# dog hole spacing



## Partridge (Jul 27, 2007)

I am about to drill dog holes in my soiled core door bench I thought before I do this. I would ask what you all thought about spacing of the holes


----------



## sIKE (Feb 14, 2008)

2 to 3 inches on center is what I have seen recommended. But I would first try to figure out who/what soiled on your door


----------



## gotmarko (May 10, 2006)

I made the mistake of laying out the dog holes on my workbench before I knew the distance I could cover with the vise. Make sure your dog spacing is less than the throw of your vise, or you will end up needing a spacer for part of your clamping needs. If your vise has a large opening (say 10-12"), you might want to consider about 1/2 the opening for dog locations

Hope the info helps, I know I'll not make the same mistake on my next workbench.


----------



## oldandtired (Oct 25, 2008)

gotmarko is exactly right. You will also want to take into consideration the location of your vise lead screw and any hardware attached to the top. I just finished what will probably be my last workbench. It has a twin screw vise that I am using as an end vise and hopefully that is the only vise I will be using. I also have a pair of hold fast that have a reach of 6 1/2 inches so that is the spacing I used for a few dog holes. In my opinion the fewer holes you have the better off you are. The spacings mostly depend on personal preference and what you use your bench for. Other than a few holes to get you started I say….."Drill them as you need them."


----------



## dsb1829 (Jun 20, 2008)

The Schwarz recommends 3in. He might know a thing or two about dog holes 

Personally I think that is a bit too close. My vice has an 11in open capacity, so no issue there except racking. I plan to make mine in accordance with the reach of the Gramercy hold-downs. That will likely be in the 4-5in range.


----------



## Andraxia (Oct 16, 2008)

What do you use to drill the dog holes? I was thinking of using fostner bit. However I want perfectly as possible tangent drill holes so a hand drill wouldn't be great. I was thinking of a router but they run pretty fast for a fostner bit and I cant think of a simple jig for the spacing.


----------



## JohnGray (Oct 6, 2007)

I used a Woodcraft #03K53 Onsrud HSS Bit, 3/4" Cutting Dia., 3-1/4" Overall Length, 1-1/4" Cutting Length, 1/2" Shank at https://www.woodcraft.com/family.aspx?familyid=1396&ProductID=03K53. And made a guide/frame for my plunge router to make evenly spaced holes.
And here is a video to show how it is done.


----------



## douglas2cats (Mar 31, 2008)

I used 8" roughly for my twinscrew. My bench has to do double duty as and assembly table and even a finishing table so I didnt want a swiss cheese top. After using it for a while I kind of wish I done 6" but Mr. Schwartz 3" sounds pretty extreme to me, even on a bench dedicated to hand tool use. Lee Valley has a 3/4" 6" bradpoint that powered right through mine.


----------



## Partridge (Jul 27, 2007)

Thanks for comments. I did drill holes and they did turn out out to not be a problem.
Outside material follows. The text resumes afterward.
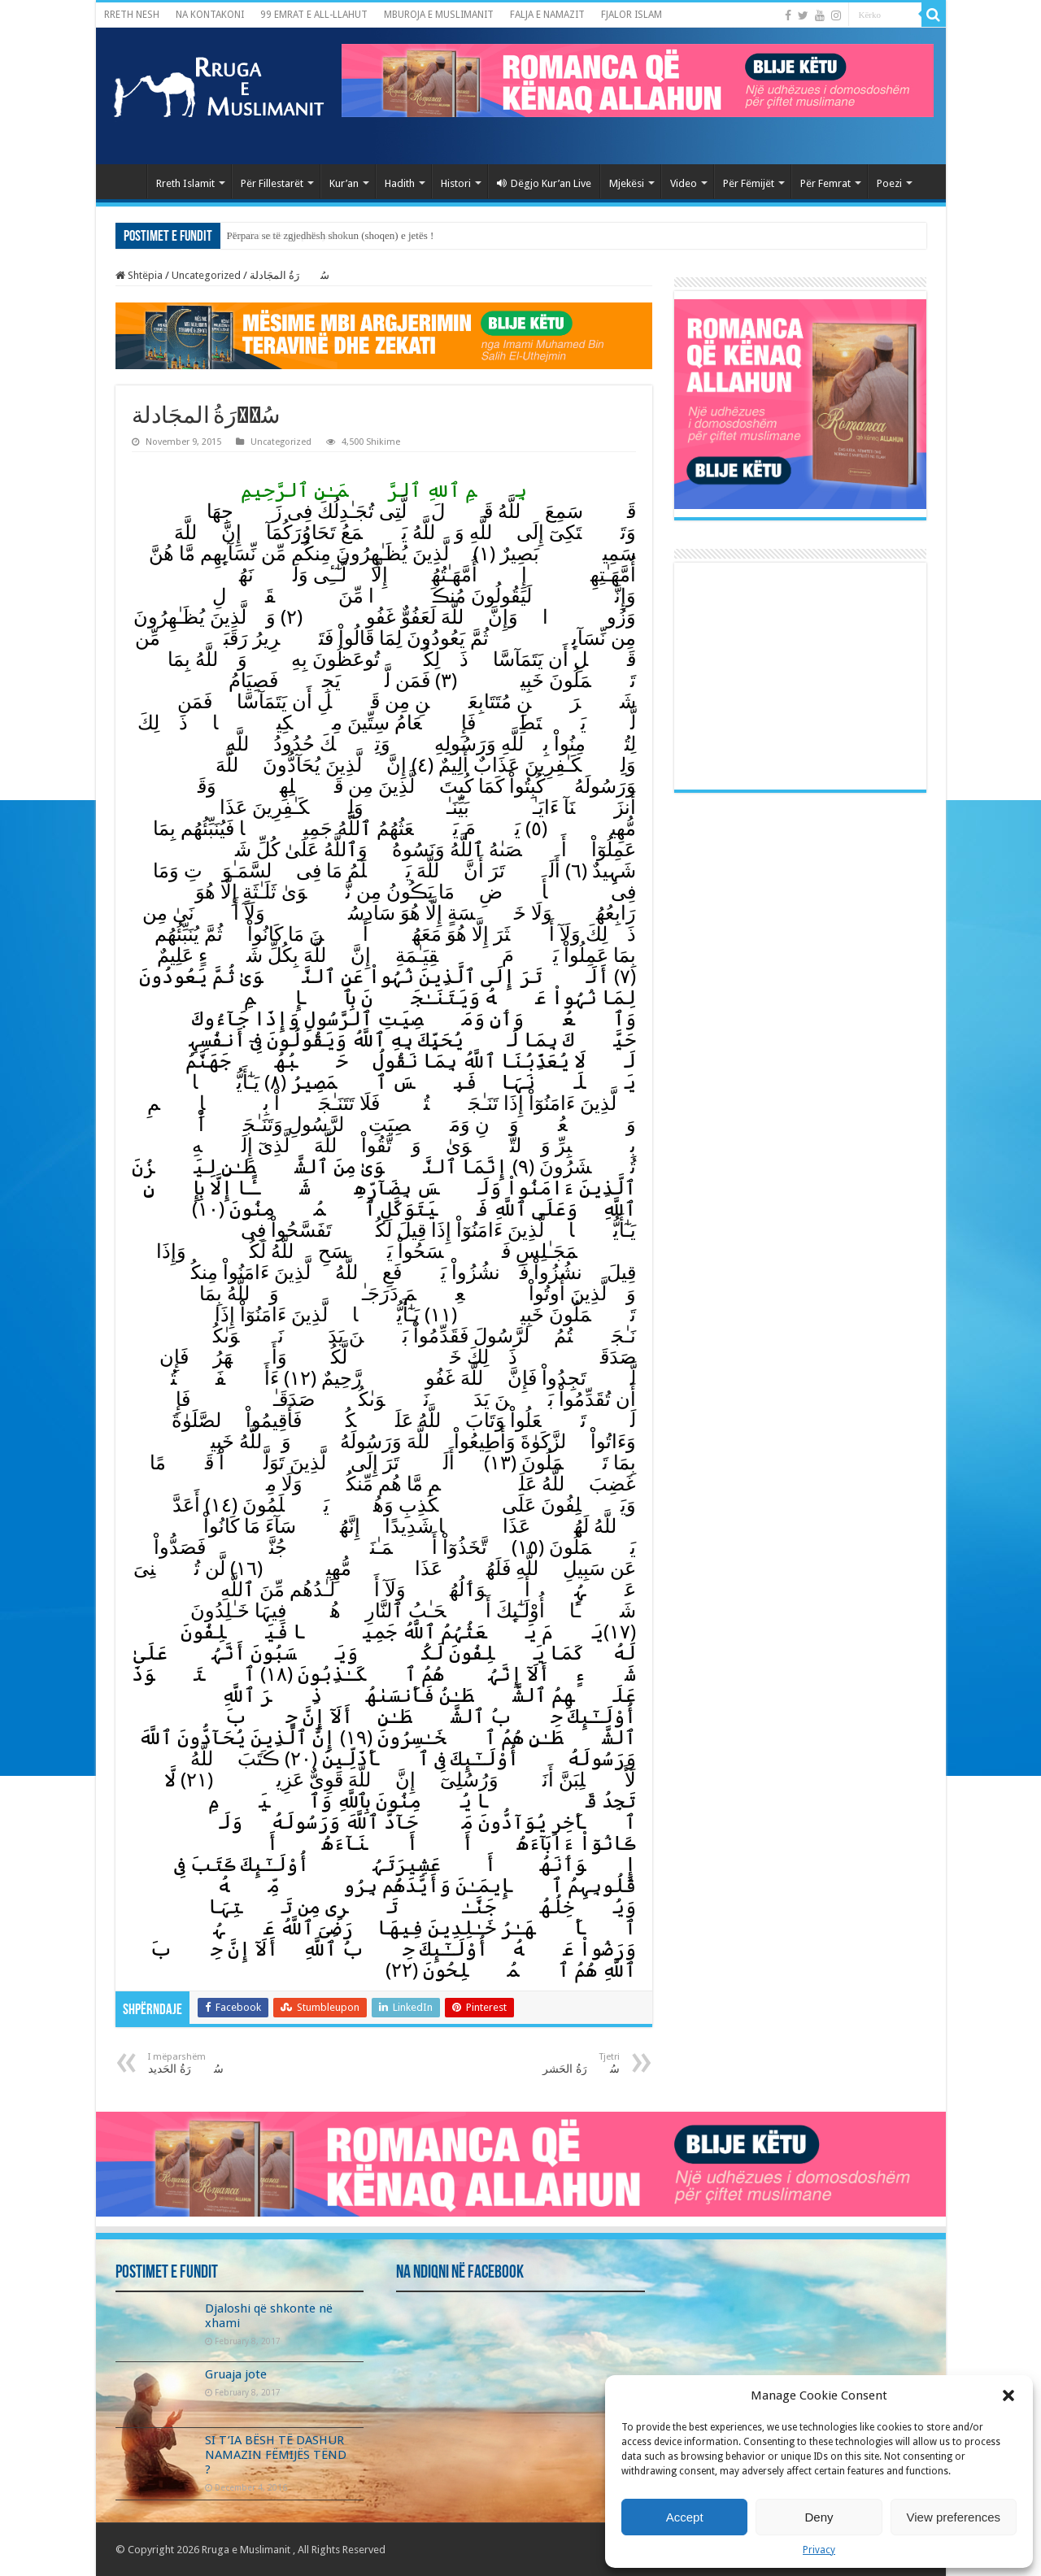 The height and width of the screenshot is (2576, 1041). I want to click on Histori, so click(456, 183).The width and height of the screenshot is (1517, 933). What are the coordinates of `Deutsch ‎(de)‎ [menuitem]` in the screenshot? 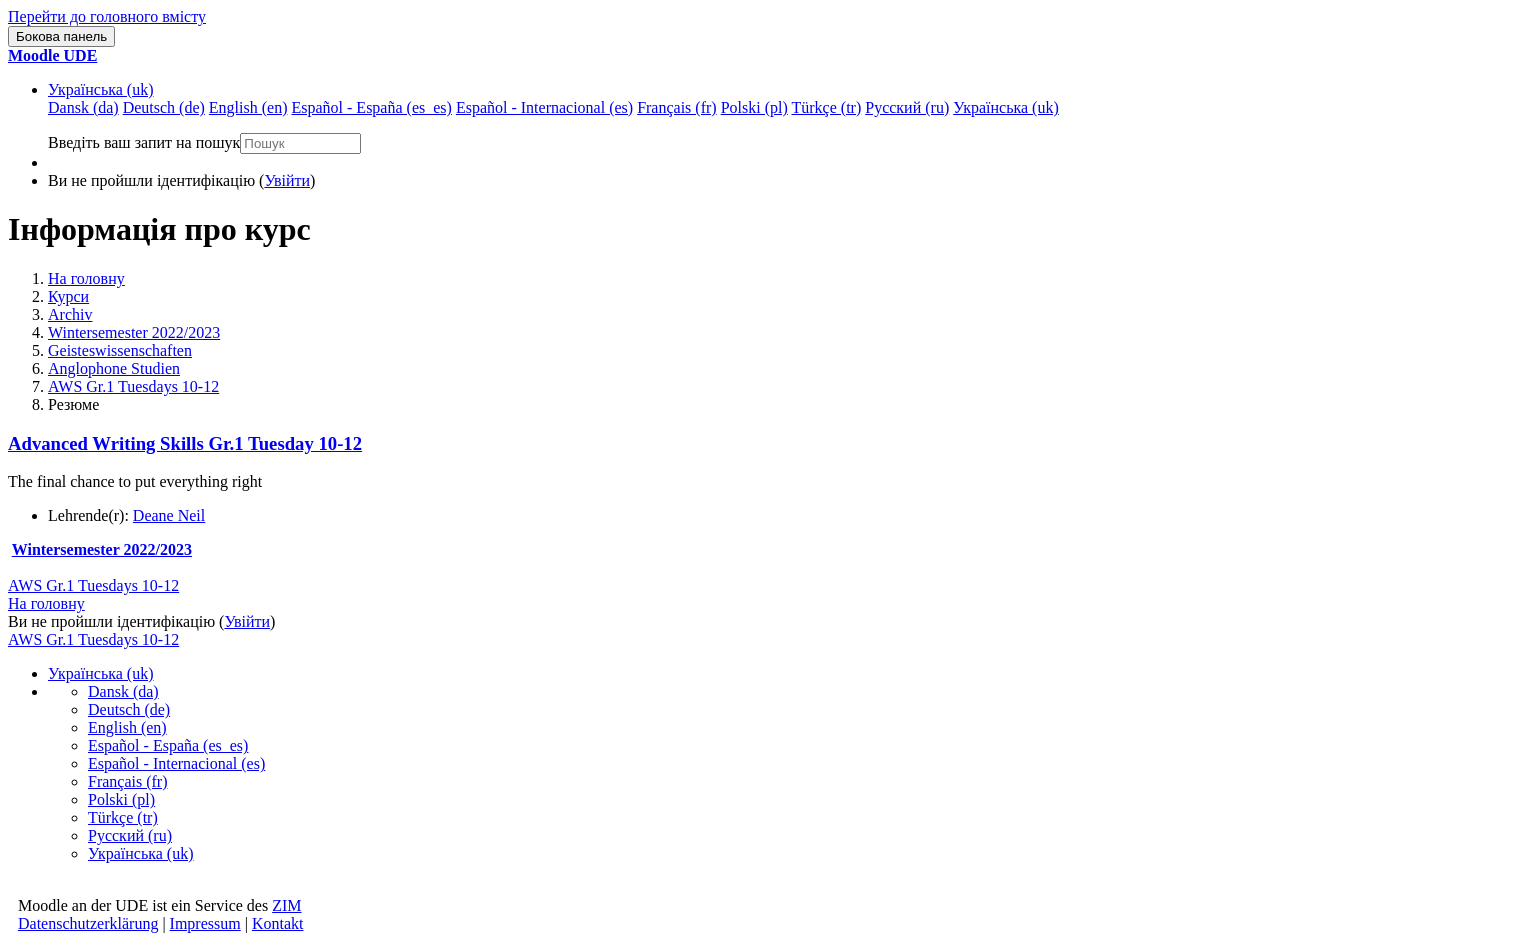 It's located at (164, 107).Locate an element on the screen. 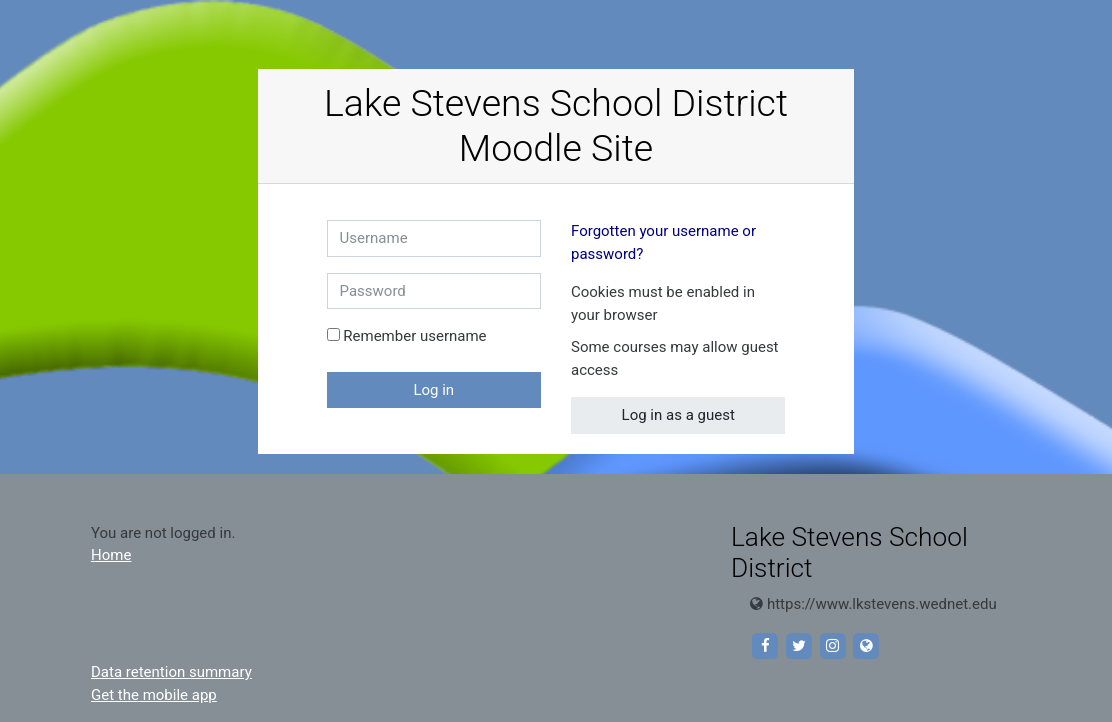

i when old school 3/4 spiral bit in a low rpm drill. i found that if i took two 2×4 blocks and fasten them to make a 90, this would give me a good start to making a strait hole. After the screw from the bit was in and the bit started cutting it was a matter of holding on. the long spiral shaft seemed to keep it strait. Foster bits are real good for shallow holes with a drill press not a deep hole by hand. We need to give credit back to old school bits. It was faster, safer and did not the burn wood or bit.
p.s use backup board and a sharp bit….


----------